Peck, Richard. A Year Down Yonder. New York, NY: Dial Books for Young Readers, 2000.
Mary Alice’s childhood summers in Grandma Dowdel’s sleepy Illinois town were packed with enough drama to fill the double bill of any picture show. But now she is fifteen, and faces a whole long year with Grandma, a woman well known for shaking up her neighbors-and everyone else! All Mary Alice can know for certain is this: when trying to predict how life with Grandma might turn out… better not.

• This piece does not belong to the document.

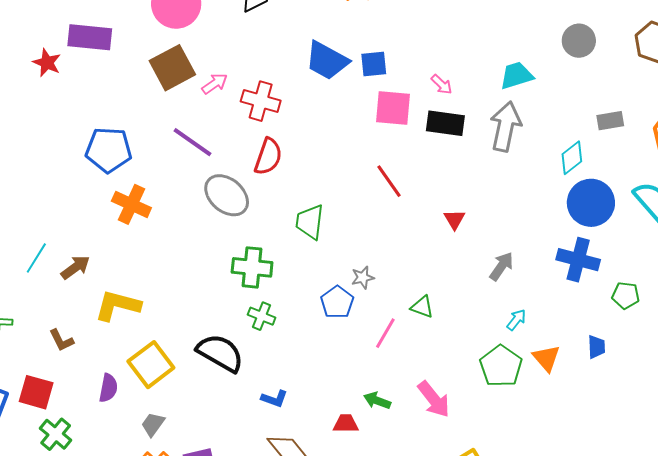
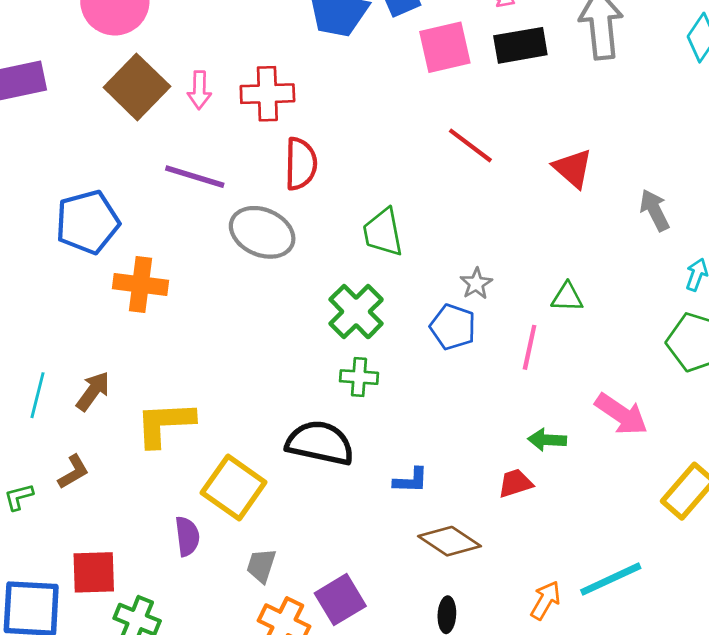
pink arrow: (215, 84) -> (199, 90), turned 144
red triangle: (454, 219) -> (573, 168), size x1.4
gray arrow: (502, 266) -> (655, 210), turned -44
green cross: (252, 267) -> (356, 312), moved, turned -33
brown L-shape: (61, 340) -> (73, 472), moved, turned -76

This book is a sequel to A Long Way From Chicago, but I honestly didn’t even know that there was a previous book. It works just fine as a stand-alone, which is important to consider when suggesting books to children. For some series, you really need to read the books in order or you won’t understand things. There’s nothing more frustrating than reading and knowing you’re missing something important that was in a previous book.

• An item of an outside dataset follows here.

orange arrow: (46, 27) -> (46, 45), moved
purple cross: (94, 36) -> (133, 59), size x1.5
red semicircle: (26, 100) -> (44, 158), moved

A Year Down Yonder, the Newbery Award winner for 2001, starts off slow… and doesn’t pick up much speed as it goes on. The pace of the novel was much like the town in which it’s set: “sleepy” is the perfect description! But that worked because the novel is historical (set in late 1937 and early 1938), and life had a slower pace back then. It was an interesting contrast with Bud, Not Buddy, which was set in the same decade in Michigan but was paced faster like the jazz music that was its theme.
Overall I liked this book, but I didn’t love it. There were a lot of little stories that were only thinly connected, and I prefer books with a bigger overarching storyline. They were interesting, but nothing grabbed my attention and refused to let go. With most books there is a point where you hit escape velocity – it’s that moment in the story where you can’t bear to be interrupted, you just have to read straight through to the end. Neptune’s Children is a great example of escape velocity. I didn’t get that feeling with A Year Down Yonder, but it was still enjoyable.